# More Questions Than Answers with Satellite Radio



## Chris Blount (Jun 22, 2001)

More Questions Than Answers with Satellite Radio

The country's top two competing satellite radio providers announced third quarter subscriber additions this week and reaction to the news has been somewhat expected: satellite radio, with all of its potential, is still creating more questions than answers. Industry analysts recognize that both companies continue to expand their subscriber bases, but the question of supply vs. demand continues to weaken the industry as a whole.

At first glance, it appears both XM and Sirius are chugging along well. XM added 285,000 subscribers during the period which is slightly above some Wall Street estimates.

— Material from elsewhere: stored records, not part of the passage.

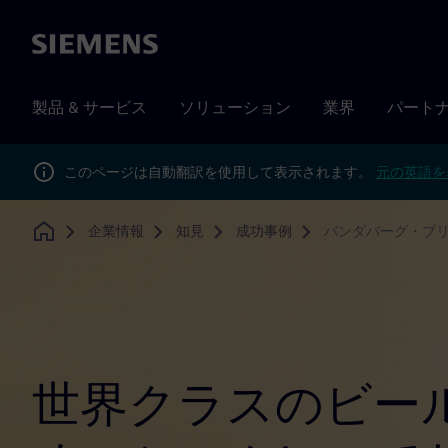
Siemens
製品 & サービス
ソリューション
業界
パート
このページは自動翻訳を使用して表示されます。
元の英語を
企業情報
知見
成功事例
バンダバーグ・ブ
Home
世界クラスのビー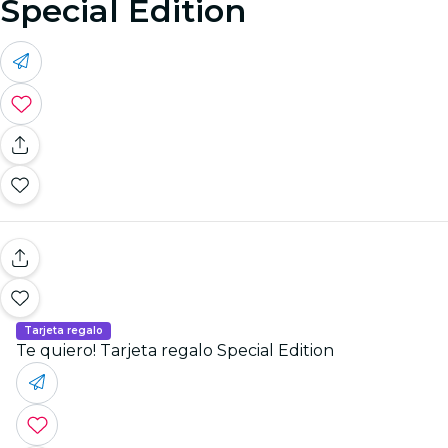
Special Edition
Tarjeta regalo
Te quiero! Tarjeta regalo Special Edition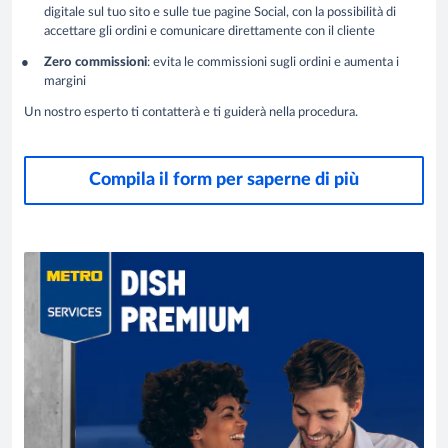
digitale sul tuo sito e sulle tue pagine Social, con la possibilità di
accettare gli ordini e comunicare direttamente con il cliente
Zero commissioni
: evita le commissioni sugli ordini e aumenta i
margini
Un nostro esperto ti contatterà e ti guiderà nella procedura.
Compila il form per saperne di più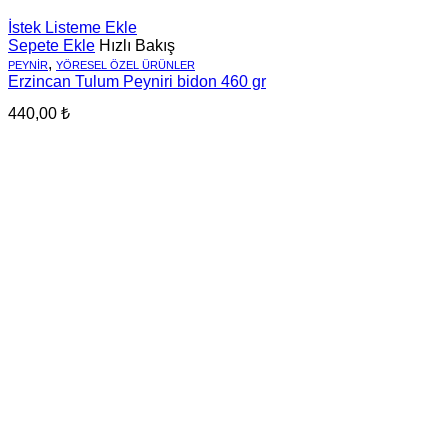
İstek Listeme Ekle
Sepete Ekle
Hızlı Bakış
,
PEYNIR
YÖRESEL ÖZEL ÜRÜNLER
Erzincan Tulum Peyniri bidon 460 gr
440,00
₺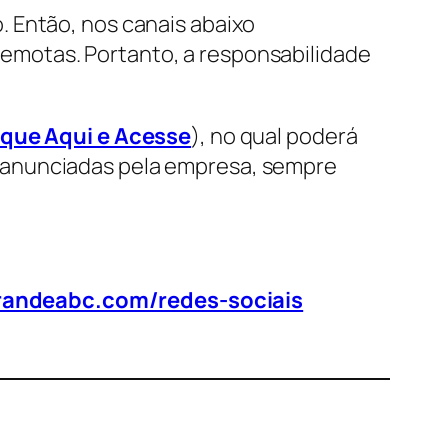
. Então, nos canais abaixo
emotas. Portanto, a responsabilidade
ique Aqui e Acesse
), no qual poderá
 anunciadas pela empresa, sempre
randeabc.com/redes-sociais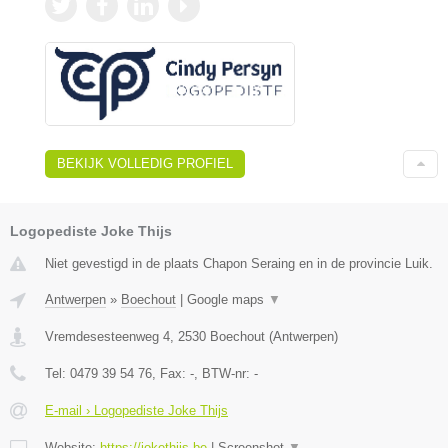
BEKIJK VOLLEDIG PROFIEL
Logopediste Joke Thijs
Niet gevestigd in de plaats Chapon Seraing en in de provincie Luik.
Antwerpen
»
Boechout
|
Google maps
▼
Vremdesesteenweg 4
,
2530
Boechout
(
Antwerpen
)
Tel:
0479 39 54 76
, Fax:
-
, BTW-nr:
-
E-mail › Logopediste Joke Thijs
Website:
https://jokethijs.be
|
Screenshot
▼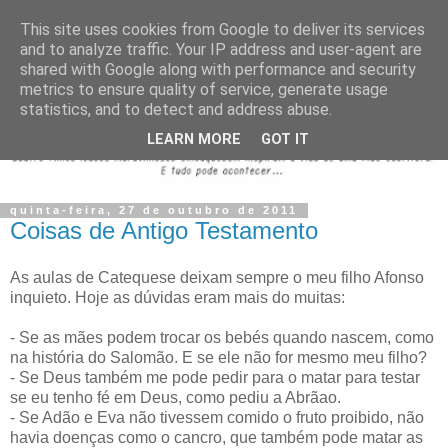
This site uses cookies from Google to deliver its services
and to analyze traffic. Your IP address and user-agent are
shared with Google along with performance and security
metrics to ensure quality of service, generate usage
statistics, and to detect and address abuse.
LEARN MORE
GOT IT
quinta-feira, 27 de outubro de 2011
Coisas de Antigo Testamento
As aulas de Catequese deixam sempre o meu filho Afonso
inquieto. Hoje as dúvidas eram mais do muitas:
- Se as mães podem trocar os bebés quando nascem, como
na história do Salomão. E se ele não for mesmo meu filho?
- Se Deus também me pode pedir para o matar para testar
se eu tenho fé em Deus, como pediu a Abrãao.
- Se Adão e Eva não tivessem comido o fruto proibido, não
havia doenças como o cancro, que também pode matar as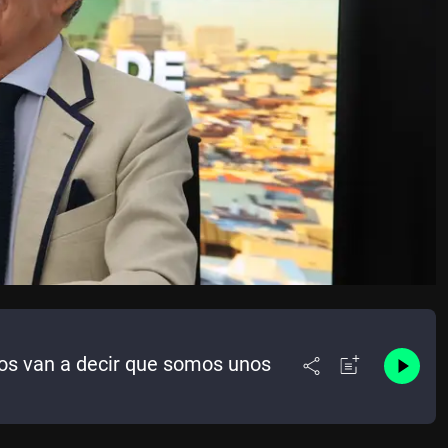
Nos van a decir que somos unos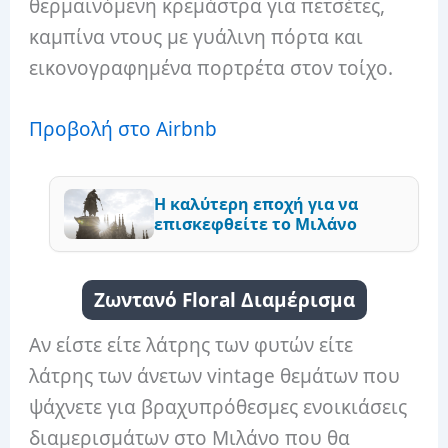
θερμαινόμενη κρεμάστρα για πετσέτες,
καμπίνα ντους με γυάλινη πόρτα και
εικονογραφημένα πορτρέτα στον τοίχο.
Προβολή στο Airbnb
Η καλύτερη εποχή για να
επισκεφθείτε το Μιλάνο
Ζωντανό Floral Διαμέρισμα
Αν είστε είτε λάτρης των φυτών είτε
λάτρης των άνετων vintage θεμάτων που
ψάχνετε για βραχυπρόθεσμες ενοικιάσεις
διαμερισμάτων στο Μιλάνο που θα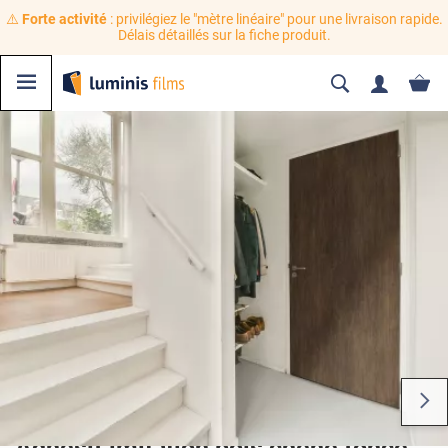
⚠️
Forte activité
: privilégiez le "mètre linéaire" pour une livraison rapide.
Délais détaillés sur la fiche produit.
Adhésif imitation bois chêne foncé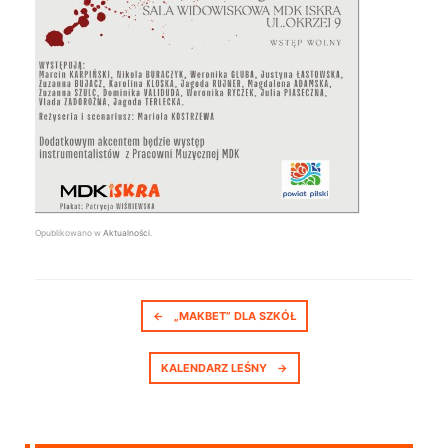
Opublikowano w
Aktualności
.
Nawigacja postów
←
„MAKBET” DLA SZKÓŁ
KALENDARZ LEŚNY
→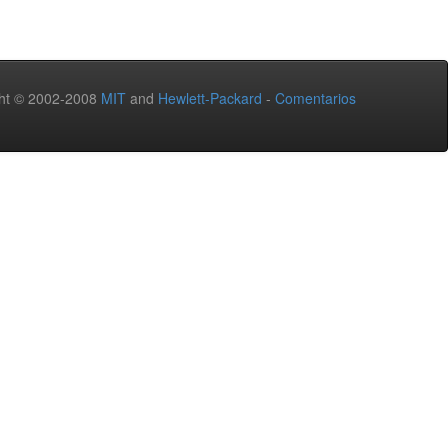
ht © 2002-2008
MIT
and
Hewlett-Packard
-
Comentarios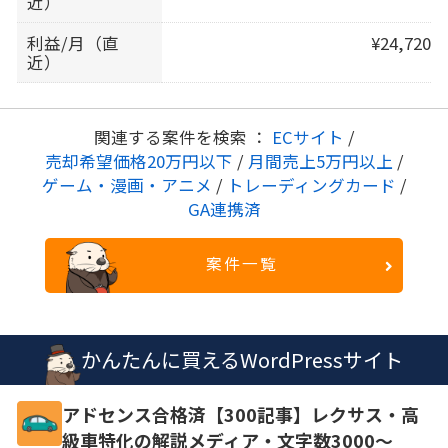
近）
利益/月（直
¥24,720
近）
関連する案件を検索 ：
ECサイト
/
売却希望価格20万円以下
/
月間売上5万円以上
/
ゲーム・漫画・アニメ
/
トレーディングカード
/
GA連携済
案件一覧
かんたんに買えるWordPressサイト
アドセンス合格済【300記事】レクサス・高
級車特化の解説メディア・文字数3000～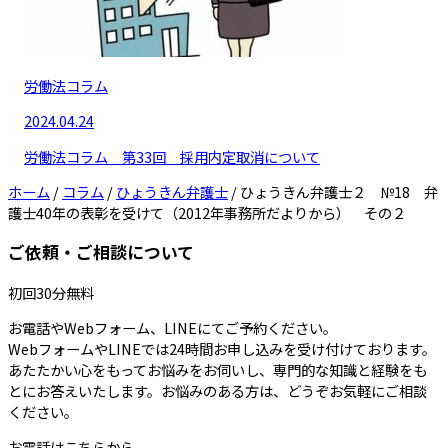
労働法コラム
2024.04.24
労働法コラム 第33回 採用内定取消について
ホーム
/
コラム
/
ひょうきん弁護士
/
ひょうきん弁護士２ №18 弁
護士40年の表彰を受けて（2012年事務所だよりから） その２
ご依頼・ご相談について
初回30分無料
お電話やWebフォーム、LINEにてご予約ください。
WebフォームやLINEでは24時間お申し込みを受け付けております。
あたたかい心をもってお悩みをお伺いし、専門的な知識と経験をも
とにお答えいたします。お悩みのある方は、どうぞお気軽にご相談
ください。
お電話はこちらから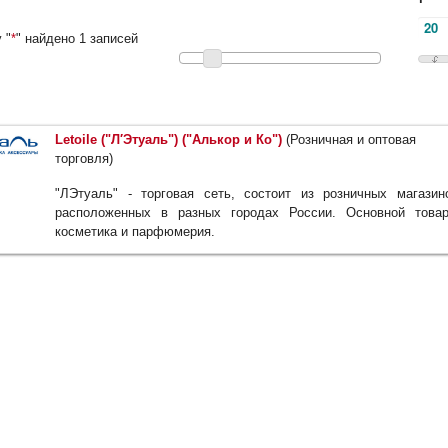
 "
*
" найдено 1 записей
Letoile ("Л′Этуаль") ("Алькор и Ко")
(Розничная и оптовая
торговля)
"ЛЭтуаль" - торговая сеть, состоит из розничных магазин
расположенных в разных городах России. Основной това
косметика и парфюмерия.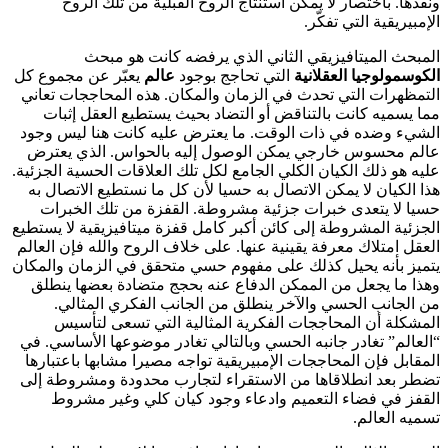
ونقدها. باختصار لا يمكن استنتاج الروح القبلية من تلك الروح
الإمبيريقية التي تفكّر.
المبحث الميتافيزيقي الثاني الذي يرفضه كانت هو مبحث
الكوسمولوجيا العقلانية
التي تحاجج بوجود
عالم
يعبّر عن مجموع كل
التمظهرات التي تحدث في الزمان والمكان. هذه المحاججات تعاني
مما يسميه كانت بالتناقض أو التضاد بحيث يستطيع العقل إثبات
الشيء وضده في ذات الوقت. ما يعترض عليه كانت هنا ليس وجود
عالم محسوس خارجي يمكن الوصول إليه بالحواس. الذي يعترض
عليه هو ذلك الكيان الكلي الجامع لكل تلك العلاقات الحسية الجزئية.
هذا الكيان لا يمكن الاتصال به حسيا لأن كل ما نستطيع الاتصال به
حسيا لا يتعدى خبرات جزئية مشروطة. القفزة من تلك الخبرات
الجزئية المشروطة إلى كائن أكبر كامل قفزة ميتافيزيقية لا يستطيع
العقل امتلاك معرفة يقينية عنها. على خلاف الروح والله فإن العالم
يتميز بأنه يحيل كذلك على مفهوم حسي متحقق في الزمان والمكان
وهذا ما يجعل من الممكن الدفاع عنه بحجج متضادة بعضها ينطلق
من الجانب الحسي والآخر ينطلق من الجانب الفكري المثالي.
المشكلة أن المحاججات الفكرية المثالية التي تسعى لتأسيس
“العالم” تغادر جانبه الحسي وبالتالي تغادر موضوعها الأساسي. في
المقابل فإن المحاججات الإمبيريقية تواجه مصيرا مشابها باعتبارها
تضطر بعد انطلاقاها من الاستقراء لتجارب محدودة ومشروطة إلى
القفز في فضاء التعميم وادعاء وجود كيان كلي وغير مشروط
تسميه العالم.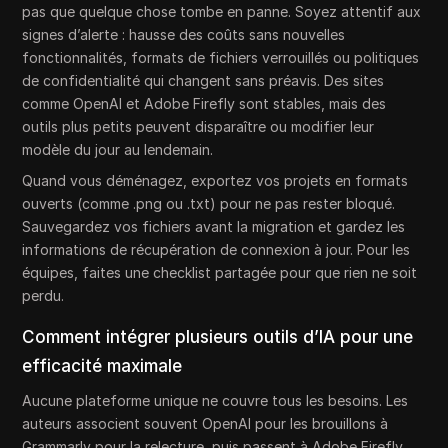
pas que quelque chose tombe en panne. Soyez attentif aux
signes d’alerte : hausse des coûts sans nouvelles
fonctionnalités, formats de fichiers verrouillés ou politiques
de confidentialité qui changent sans préavis. Des sites
comme OpenAI et Adobe Firefly sont stables, mais des
outils plus petits peuvent disparaître ou modifier leur
modèle du jour au lendemain.
Quand vous déménagez, exportez vos projets en formats
ouverts (comme .png ou .txt) pour ne pas rester bloqué.
Sauvegardez vos fichiers avant la migration et gardez les
informations de récupération de connexion à jour. Pour les
équipes, faites une checklist partagée pour que rien ne soit
perdu.
Comment intégrer plusieurs outils d’IA pour une
efficacité maximale
Aucune plateforme unique ne couvre tous les besoins. Les
auteurs associent souvent OpenAI pour les brouillons à
Grammarly pour la relecture, puis passent à Adobe Firefly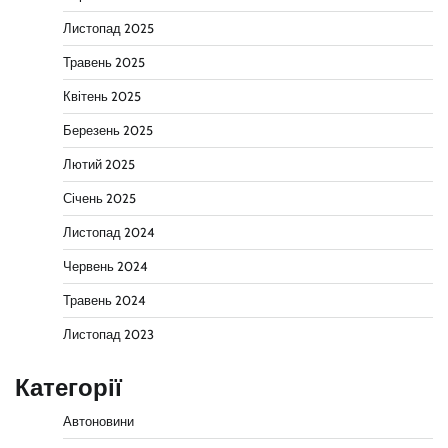
Листопад 2025
Травень 2025
Квітень 2025
Березень 2025
Лютий 2025
Січень 2025
Листопад 2024
Червень 2024
Травень 2024
Листопад 2023
Категорії
Автоновини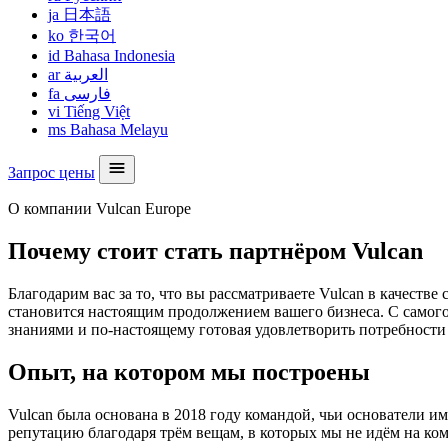
ja
日本語
ko
한국어
id
Bahasa Indonesia
ar
العربية
fa
فارسی
vi
Tiếng Việt
ms
Bahasa Melayu
Запрос цены
О компании Vulcan Europe
Почему стоит стать партнёром Vulcan
Благодарим вас за то, что вы рассматриваете Vulcan в качест
становится настоящим продолжением вашего бизнеса. С самого 
знаниями и по-настоящему готовая удовлетворить потребности
Опыт, на котором мы построены
Vulcan была основана в 2018 году командой, чьи основатели им
репутацию благодаря трём вещам, в которых мы не идём на ко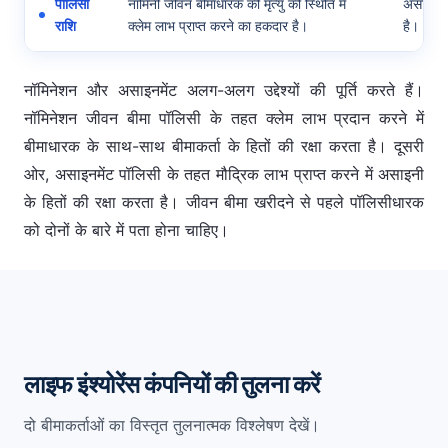
पॉलिसी
नॉमिनी जीवन बीमाधारक की मृत्यु की स्थिति में
असाइनी प
राशि
क्लेम लाभ प्राप्त करने का हकदार है।
है।
नॉमिनेशन और असाइनमेंट अलग-अलग उद्देश्यों की पूर्ति करते हैं।
नॉमिनेशन जीवन बीमा पॉलिसी के तहत क्लेम लाभ प्रदान करने में
बीमाधारक के साथ-साथ बीमाकर्ता के हितों की रक्षा करता है। दूसरी
ओर, असाइनमेंट पॉलिसी के तहत मौद्रिक लाभ प्राप्त करने में असाइनी
के हितों की रक्षा करता है। जीवन बीमा खरीदने से पहले पॉलिसीधारक
को दोनों के बारे में पता होना चाहिए।
लाइफ इंश्योरेंस कंपनियों की तुलना करें
दो बीमाकर्ताओं का विस्तृत तुलनात्मक विश्लेषण देखें।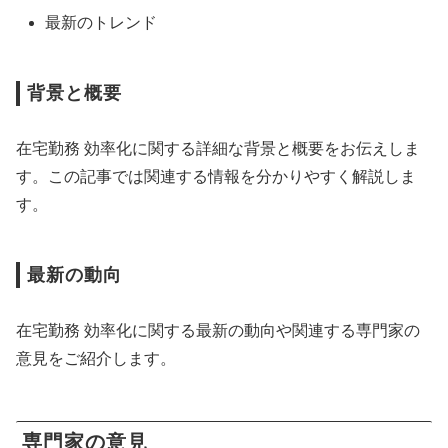
最新のトレンド
背景と概要
在宅勤務 効率化に関する詳細な背景と概要をお伝えしま
す。この記事では関連する情報を分かりやすく解説しま
す。
最新の動向
在宅勤務 効率化に関する最新の動向や関連する専門家の
意見をご紹介します。
専門家の意見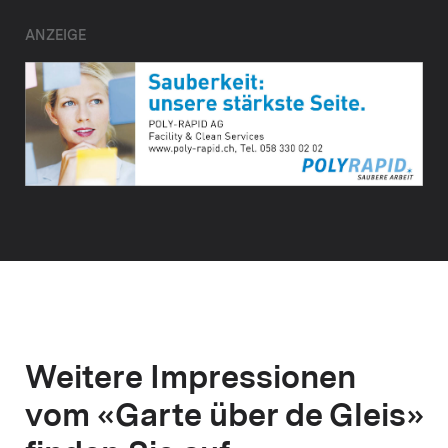
ANZEIGE
Weitere Impressionen
vom «Garte über de Gleis»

But - and its a big BUT - that number represents a 54 percent drop from the same quarter last year and a 12 percent decrease in gross adds (844,000) after applying last quarter's churn rate of 2.7 percent.

Sirius, on the other hand, easily gained share exceeding analyst estimates with 441,000 net additions. With the company's second quarter churn rate of 2 percent, Sirius appears to have grossed 722,000 adds - a 55 percent increase over the same period last year, but still 14 percent lower than its rival XM.

"Sirius' dramatic market share gains are almost entirely a consequence of its smaller base; what we described a year ago as the 'gravitational pull of parity market share,'" said Bernstein Research's Craig Moffett. "By virtue of its smaller size, Sirius loses fewer customers to churn (and) its share of net adds will always be higher than its gross adds, at least until it 'catches up' to XM in sheer size."

Moffett goes on to say the industry's weakness is reflected in XM's well-documented product shortages during the quarter - thanks to FCC non-compliance issues - which undoubtedly constrained sales and led to a sharp pullback in consumer marketing. Sirius had similar problems, but the analyst said they were less significant and likely had a smaller impact on quarterly sales.

Weak sales via U.S. automakers didn't help either company, Moffett said, compounded by the fact that many OEM additions will soon be exiting their promotional period. These satellite radio listeners - but non-subscribers - will contribute to higher churn rates across the board, he said.

http://www.skyreport.com (Used with permission)


----------



## georgecostanza (Jan 11, 2005)

What a BS article, Sirius is doing better because it's smaller? Sirius is doing better, mainly because of Howard. When Sirius surpasses XM, according to this theory, XM will start outselling Sirius, doubtful.


----------